Menurut Abdurrahman, kader-kader PKS Jakarta tetap akan memegang janji Gerindra yang akan menyerahkan posisi wakil Anies Baswedan di Jakarta kepada partainya. Terlebih, keputusan 'tingkat tinggi' yang dihasilkan oleh Gerindra dan PKS memutuskan agar koalisi bergerak memenangkan Prabowo-Sandi di Pilpres 2019 dan kursi Wagub DKI diserahkan kepada PKS.

"Jadi itu hasil keputusan tingkat pusat atau tingkat tinggi. Menangkan Prabowo-Sandi dan Wagub DKI untuk PKS. Itu janjinya," kata Abdurrahman.

Atas dasar itu, Abdurrahman mengaku wajar jika kader sampai di tingkat ranting sudah banyak yang kecewa karena faktanya sampai hari ini Gerindra DKI di bawah pimpinan M Taufik masih bersikukuh untuk menyodorkan kadernya menjadi wakil Anies empat tahun ke depan. Walau tidak terpublikasikan secara luas di media, namun emosi kader sudah semakin tidak terbendung.

"Kader PKS sudah kesal, kok urusan Wagub DKI saja tidak bisa komitmen karena awalnya yang dijanjiin PKS. Kekesalan itu diarahkan ke Gerindra," ungkap Abdurrahman.

Abdurrahman menambahkan jika masalah Wagub DKI ini terus terulur, maka nuansa koalisi Gerindra-PKS dari Jakarta hingga pusat dipastikan akan rusak.

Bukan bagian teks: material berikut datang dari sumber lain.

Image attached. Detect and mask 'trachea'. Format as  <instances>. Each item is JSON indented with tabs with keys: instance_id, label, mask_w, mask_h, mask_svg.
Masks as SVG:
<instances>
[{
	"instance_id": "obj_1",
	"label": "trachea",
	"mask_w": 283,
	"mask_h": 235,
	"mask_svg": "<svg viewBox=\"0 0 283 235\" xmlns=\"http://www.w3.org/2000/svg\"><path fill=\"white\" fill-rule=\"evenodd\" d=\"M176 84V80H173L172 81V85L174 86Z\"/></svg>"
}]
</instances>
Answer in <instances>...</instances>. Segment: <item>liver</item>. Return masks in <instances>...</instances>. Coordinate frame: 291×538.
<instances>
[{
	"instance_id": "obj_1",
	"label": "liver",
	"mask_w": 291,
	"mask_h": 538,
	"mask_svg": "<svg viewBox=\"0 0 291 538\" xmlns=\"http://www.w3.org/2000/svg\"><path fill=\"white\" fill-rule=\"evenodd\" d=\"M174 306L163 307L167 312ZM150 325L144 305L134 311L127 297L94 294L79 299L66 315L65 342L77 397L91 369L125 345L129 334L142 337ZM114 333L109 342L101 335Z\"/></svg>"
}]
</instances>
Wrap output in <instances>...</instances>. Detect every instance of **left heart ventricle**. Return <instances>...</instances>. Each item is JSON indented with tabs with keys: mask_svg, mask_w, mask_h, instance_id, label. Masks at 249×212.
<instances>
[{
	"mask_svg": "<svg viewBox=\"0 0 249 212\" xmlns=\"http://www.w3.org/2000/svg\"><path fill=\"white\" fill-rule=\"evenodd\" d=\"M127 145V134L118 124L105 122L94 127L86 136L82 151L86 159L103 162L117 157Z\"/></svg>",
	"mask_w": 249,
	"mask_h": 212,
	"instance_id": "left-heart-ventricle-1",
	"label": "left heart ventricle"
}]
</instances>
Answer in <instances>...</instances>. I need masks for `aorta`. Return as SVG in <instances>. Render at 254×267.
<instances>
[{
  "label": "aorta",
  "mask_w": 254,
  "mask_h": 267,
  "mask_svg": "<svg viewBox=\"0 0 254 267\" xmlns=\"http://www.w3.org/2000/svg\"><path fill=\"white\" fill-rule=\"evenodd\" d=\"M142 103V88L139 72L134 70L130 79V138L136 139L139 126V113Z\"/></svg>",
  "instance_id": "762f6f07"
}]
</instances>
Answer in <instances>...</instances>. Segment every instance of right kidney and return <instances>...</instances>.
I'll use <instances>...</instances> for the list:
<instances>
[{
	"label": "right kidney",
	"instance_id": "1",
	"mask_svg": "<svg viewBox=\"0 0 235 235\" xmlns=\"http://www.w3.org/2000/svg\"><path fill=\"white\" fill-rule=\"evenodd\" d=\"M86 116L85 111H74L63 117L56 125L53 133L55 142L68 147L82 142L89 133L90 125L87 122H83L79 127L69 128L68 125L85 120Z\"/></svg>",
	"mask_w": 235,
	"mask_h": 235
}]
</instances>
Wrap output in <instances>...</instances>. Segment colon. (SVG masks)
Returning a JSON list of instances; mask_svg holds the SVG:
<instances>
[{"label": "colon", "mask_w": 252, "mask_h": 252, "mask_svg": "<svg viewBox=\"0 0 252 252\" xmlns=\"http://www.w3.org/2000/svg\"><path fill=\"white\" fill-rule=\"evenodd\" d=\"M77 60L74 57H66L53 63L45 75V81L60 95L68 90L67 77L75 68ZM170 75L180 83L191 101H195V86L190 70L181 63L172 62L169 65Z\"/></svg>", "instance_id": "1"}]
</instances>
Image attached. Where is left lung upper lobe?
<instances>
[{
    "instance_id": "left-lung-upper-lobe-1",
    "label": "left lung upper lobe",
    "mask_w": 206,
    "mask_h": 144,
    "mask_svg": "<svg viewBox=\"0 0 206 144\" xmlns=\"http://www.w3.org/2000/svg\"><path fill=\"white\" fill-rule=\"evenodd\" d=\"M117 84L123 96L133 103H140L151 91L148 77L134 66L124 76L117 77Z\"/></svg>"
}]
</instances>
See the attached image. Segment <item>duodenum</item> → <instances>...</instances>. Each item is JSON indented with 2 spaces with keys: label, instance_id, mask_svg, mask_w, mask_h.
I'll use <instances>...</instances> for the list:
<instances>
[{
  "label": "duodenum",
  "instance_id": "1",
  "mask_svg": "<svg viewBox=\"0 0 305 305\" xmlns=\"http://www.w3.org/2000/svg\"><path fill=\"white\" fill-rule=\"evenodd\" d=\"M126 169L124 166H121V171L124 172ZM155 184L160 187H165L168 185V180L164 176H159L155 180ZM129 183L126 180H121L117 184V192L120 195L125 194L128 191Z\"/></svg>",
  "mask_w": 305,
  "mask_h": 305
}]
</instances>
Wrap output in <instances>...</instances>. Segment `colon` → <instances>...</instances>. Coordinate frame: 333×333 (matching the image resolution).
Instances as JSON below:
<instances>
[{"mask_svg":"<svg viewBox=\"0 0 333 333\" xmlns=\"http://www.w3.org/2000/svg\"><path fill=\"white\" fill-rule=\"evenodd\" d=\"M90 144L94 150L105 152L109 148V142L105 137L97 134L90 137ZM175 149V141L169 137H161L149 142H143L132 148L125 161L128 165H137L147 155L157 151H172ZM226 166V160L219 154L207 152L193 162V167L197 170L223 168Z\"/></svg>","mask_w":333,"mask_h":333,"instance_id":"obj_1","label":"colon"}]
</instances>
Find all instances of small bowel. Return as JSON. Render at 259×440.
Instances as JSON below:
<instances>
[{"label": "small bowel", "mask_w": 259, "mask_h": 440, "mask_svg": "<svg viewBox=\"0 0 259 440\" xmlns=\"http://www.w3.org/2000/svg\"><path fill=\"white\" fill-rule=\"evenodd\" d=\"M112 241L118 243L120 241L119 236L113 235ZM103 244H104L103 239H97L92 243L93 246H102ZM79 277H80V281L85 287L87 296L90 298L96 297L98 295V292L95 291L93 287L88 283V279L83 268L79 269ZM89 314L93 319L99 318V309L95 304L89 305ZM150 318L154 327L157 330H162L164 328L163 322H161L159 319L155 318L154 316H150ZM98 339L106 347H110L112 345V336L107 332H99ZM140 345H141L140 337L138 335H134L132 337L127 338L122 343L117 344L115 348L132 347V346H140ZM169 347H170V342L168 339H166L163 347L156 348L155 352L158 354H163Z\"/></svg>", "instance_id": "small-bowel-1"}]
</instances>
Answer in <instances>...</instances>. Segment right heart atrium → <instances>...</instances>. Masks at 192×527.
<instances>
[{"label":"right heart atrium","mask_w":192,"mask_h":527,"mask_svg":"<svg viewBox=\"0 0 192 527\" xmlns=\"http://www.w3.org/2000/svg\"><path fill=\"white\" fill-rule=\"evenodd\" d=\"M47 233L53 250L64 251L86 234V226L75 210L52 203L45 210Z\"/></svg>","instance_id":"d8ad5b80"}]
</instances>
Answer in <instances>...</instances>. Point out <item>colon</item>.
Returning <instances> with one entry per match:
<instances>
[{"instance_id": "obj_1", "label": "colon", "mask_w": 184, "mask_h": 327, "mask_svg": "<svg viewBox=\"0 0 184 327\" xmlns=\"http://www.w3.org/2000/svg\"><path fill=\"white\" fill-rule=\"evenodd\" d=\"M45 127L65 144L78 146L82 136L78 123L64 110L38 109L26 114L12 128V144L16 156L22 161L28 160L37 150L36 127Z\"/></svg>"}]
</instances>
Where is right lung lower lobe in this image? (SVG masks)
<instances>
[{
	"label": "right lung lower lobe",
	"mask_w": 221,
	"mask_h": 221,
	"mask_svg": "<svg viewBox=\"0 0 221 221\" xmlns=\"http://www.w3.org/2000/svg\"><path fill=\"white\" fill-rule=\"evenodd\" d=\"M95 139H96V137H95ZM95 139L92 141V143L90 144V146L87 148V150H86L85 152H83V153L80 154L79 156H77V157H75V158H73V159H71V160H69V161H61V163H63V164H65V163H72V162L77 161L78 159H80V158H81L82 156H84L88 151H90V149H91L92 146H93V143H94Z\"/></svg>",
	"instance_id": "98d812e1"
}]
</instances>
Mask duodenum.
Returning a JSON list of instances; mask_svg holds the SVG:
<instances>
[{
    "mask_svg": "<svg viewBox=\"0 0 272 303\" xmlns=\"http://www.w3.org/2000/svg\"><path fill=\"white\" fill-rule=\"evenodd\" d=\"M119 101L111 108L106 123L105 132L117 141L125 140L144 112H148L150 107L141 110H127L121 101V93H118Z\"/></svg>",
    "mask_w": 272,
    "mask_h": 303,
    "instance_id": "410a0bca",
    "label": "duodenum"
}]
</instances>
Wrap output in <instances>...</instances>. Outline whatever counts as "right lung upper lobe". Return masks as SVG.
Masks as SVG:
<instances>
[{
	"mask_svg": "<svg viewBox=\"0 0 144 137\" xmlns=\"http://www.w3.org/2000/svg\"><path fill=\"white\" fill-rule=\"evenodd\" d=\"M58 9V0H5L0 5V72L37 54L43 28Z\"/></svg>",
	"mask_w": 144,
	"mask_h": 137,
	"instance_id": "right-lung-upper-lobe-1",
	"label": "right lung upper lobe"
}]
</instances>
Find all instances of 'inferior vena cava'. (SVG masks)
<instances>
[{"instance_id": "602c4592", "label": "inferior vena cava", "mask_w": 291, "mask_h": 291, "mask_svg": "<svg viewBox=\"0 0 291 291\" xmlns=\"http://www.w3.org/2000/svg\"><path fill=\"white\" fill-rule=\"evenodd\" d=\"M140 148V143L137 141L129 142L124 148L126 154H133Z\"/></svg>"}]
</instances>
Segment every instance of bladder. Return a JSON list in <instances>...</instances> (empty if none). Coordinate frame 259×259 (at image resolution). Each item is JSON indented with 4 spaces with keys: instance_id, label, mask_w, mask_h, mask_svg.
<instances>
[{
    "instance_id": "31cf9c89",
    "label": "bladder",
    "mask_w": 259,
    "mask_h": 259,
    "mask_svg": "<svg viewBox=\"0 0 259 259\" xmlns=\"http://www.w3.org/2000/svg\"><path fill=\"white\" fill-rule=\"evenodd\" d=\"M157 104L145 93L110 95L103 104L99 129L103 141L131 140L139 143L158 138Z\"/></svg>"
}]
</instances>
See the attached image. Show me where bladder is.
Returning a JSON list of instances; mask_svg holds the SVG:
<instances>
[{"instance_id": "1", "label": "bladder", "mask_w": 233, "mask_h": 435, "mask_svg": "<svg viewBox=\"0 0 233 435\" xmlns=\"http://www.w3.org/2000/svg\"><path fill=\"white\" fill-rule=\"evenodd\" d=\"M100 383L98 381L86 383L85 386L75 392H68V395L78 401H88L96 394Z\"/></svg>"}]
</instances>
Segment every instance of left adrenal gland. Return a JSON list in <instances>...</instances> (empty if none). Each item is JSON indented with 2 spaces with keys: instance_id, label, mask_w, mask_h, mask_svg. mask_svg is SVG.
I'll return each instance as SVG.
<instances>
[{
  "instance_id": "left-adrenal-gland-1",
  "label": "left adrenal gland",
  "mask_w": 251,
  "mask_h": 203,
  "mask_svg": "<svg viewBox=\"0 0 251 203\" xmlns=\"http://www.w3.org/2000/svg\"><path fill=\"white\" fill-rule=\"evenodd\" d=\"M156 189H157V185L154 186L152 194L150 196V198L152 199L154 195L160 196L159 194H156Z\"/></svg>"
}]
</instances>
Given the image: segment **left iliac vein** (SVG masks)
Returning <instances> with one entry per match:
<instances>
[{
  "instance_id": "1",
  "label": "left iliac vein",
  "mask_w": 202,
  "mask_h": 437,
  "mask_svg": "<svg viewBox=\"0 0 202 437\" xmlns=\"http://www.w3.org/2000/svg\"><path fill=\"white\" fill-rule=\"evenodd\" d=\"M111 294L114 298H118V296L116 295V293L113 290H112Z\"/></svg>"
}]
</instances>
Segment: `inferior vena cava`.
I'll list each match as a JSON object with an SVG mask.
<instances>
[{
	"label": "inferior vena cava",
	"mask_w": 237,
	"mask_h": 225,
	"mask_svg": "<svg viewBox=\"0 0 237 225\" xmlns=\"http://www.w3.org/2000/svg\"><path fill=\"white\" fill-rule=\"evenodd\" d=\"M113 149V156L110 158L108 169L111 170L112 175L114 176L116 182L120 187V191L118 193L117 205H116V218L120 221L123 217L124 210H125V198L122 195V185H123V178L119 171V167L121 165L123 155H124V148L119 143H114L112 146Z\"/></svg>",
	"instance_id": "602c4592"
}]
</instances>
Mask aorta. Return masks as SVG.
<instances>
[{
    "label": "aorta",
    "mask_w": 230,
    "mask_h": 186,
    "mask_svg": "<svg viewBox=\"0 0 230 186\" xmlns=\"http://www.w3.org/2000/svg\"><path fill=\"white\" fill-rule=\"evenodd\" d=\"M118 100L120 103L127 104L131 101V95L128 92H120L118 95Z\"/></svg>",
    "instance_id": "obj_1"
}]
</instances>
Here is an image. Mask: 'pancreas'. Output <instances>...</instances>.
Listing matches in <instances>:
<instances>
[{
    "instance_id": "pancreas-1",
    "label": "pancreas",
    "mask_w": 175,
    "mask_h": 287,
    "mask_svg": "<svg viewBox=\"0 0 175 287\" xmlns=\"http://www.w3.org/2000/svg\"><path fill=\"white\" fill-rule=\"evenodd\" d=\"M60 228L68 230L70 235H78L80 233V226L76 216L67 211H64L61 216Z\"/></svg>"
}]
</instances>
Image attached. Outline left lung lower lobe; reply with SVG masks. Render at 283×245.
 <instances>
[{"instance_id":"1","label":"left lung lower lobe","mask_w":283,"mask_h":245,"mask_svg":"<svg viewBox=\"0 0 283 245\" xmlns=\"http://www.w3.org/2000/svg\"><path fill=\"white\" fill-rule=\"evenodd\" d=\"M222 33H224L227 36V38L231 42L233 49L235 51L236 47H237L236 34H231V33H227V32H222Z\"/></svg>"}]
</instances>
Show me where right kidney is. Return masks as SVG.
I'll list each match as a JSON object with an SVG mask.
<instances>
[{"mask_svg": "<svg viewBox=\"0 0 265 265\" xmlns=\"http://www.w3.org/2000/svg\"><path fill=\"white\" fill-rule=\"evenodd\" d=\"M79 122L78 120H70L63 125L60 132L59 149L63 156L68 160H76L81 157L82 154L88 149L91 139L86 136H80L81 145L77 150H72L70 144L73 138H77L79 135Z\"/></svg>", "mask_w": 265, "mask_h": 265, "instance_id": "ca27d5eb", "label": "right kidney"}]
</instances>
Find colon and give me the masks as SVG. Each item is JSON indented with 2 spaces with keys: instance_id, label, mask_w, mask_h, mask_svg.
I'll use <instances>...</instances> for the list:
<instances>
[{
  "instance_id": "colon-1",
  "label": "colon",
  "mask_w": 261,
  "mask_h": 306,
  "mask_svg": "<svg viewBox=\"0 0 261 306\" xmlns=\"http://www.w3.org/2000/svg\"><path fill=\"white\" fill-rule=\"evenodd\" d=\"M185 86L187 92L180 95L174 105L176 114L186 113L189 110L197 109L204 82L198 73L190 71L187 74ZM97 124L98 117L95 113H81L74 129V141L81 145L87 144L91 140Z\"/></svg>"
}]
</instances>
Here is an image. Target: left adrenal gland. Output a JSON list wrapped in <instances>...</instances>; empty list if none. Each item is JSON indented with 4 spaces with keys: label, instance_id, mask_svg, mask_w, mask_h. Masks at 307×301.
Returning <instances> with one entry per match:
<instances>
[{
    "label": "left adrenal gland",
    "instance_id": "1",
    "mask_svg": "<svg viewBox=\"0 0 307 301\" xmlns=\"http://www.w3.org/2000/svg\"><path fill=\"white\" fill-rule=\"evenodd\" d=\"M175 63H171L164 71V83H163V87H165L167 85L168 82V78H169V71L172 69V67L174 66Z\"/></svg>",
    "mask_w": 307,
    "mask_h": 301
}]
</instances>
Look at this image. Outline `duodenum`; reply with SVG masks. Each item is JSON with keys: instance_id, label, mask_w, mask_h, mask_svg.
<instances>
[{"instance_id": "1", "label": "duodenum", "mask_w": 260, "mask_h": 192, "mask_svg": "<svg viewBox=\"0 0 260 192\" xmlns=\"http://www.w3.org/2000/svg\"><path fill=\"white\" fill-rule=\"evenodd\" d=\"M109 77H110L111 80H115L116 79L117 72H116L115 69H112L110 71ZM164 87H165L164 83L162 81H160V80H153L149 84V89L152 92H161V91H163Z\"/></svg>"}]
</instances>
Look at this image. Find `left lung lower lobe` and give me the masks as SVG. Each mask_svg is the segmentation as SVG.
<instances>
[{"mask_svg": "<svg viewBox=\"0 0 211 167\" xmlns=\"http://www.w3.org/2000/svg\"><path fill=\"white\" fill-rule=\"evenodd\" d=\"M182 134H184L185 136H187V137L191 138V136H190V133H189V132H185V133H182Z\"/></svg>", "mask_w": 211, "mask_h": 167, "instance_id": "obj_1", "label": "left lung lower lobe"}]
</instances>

Terkait desakan PKS DKI ini, Wakil Ketua Umum Partai Gerindra Fadli Zon menegaskan bahwa tidak ada komitmen yang berubah terkait posisi Wagub DKI.

"Tak ada komitmen yg berubah termasuk soal Wagub DKI," ujar Fadli Zon di akun twitternya, Rabu (31/10/2018).

Sebelumnya warganet juga mempertanyakan komitmen Prabowo dan Gerindra dalam posisi Wagub DKI.

"Ini soal komitmen . klu @prabowo gk juga bisa penuhi hal sepele gini gimana mau diharapkan bisa penuhi komitmen yg lebih besar," kata akun @RestyCayah.

Akun @RestyCayah mengingatkan komitmen Prabowo yang pernah disampaikan Fadli Zon di akun twitternya pada 27 September lalu.

"Prabowo Pastikan Kursi Wagub DKI untuk PKS," demikian disampaikan Fadli Zon pada 27 September.